#### [Exercise requirements]
Can you transcribe every entry word for word, skipping the images?

***** Source information

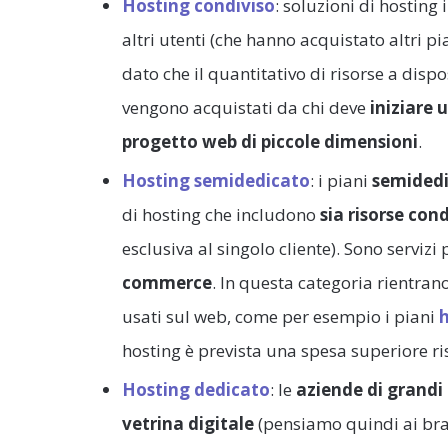
Hosting condiviso
: soluzioni di hosting 
altri utenti (che hanno acquistato altri 
dato che il quantitativo di risorse a dispo
vengono acquistati da chi deve
iniziare 
progetto web di piccole dimensioni
.
Hosting semidedicato
: i piani
semidedi
di hosting che includono
sia risorse con
esclusiva al singolo cliente). Sono servizi
commerce
. In questa categoria rientrano
usati sul web, come per esempio i piani
hosting è prevista una spesa superiore ris
Hosting dedicato
: le
aziende di grandi
vetrina digitale
(pensiamo quindi ai bra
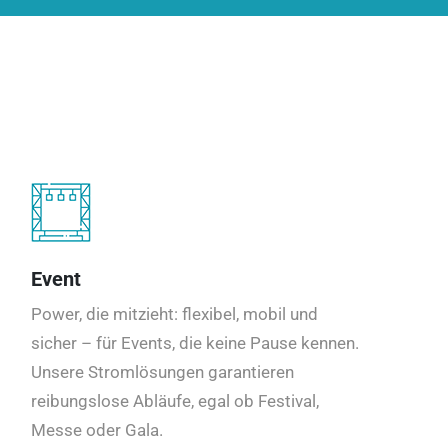
Event
Power, die mitzieht: flexibel, mobil und
sicher – für Events, die keine Pause kennen.
Unsere Stromlösungen garantieren
reibungslose Abläufe, egal ob Festival,
Messe oder Gala.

**********

#### [Response to this exercise]
Hosting condiviso
: soluzioni di hosting 
altri utenti (che hanno acquistato altri 
dato che il quantitativo di risorse a dispo
vengono acquistati da chi deve
iniziare 
progetto web di piccole dimensioni
.
Hosting semidedicato
: i piani
semidedi
di hosting che includono
sia risorse con
esclusiva al singolo cliente). Sono servizi
commerce
. In questa categoria rientrano
usati sul web, come per esempio i piani
hosting è prevista una spesa superiore ris
Hosting dedicato
: le
aziende di grandi
vetrina digitale
(pensiamo quindi ai bra
Event
Power, die mitzieht: flexibel, mobil und
sicher – für Events, die keine Pause kennen.
Unsere Stromlösungen garantieren
reibungslose Abläufe, egal ob Festival,
Messe oder Gala.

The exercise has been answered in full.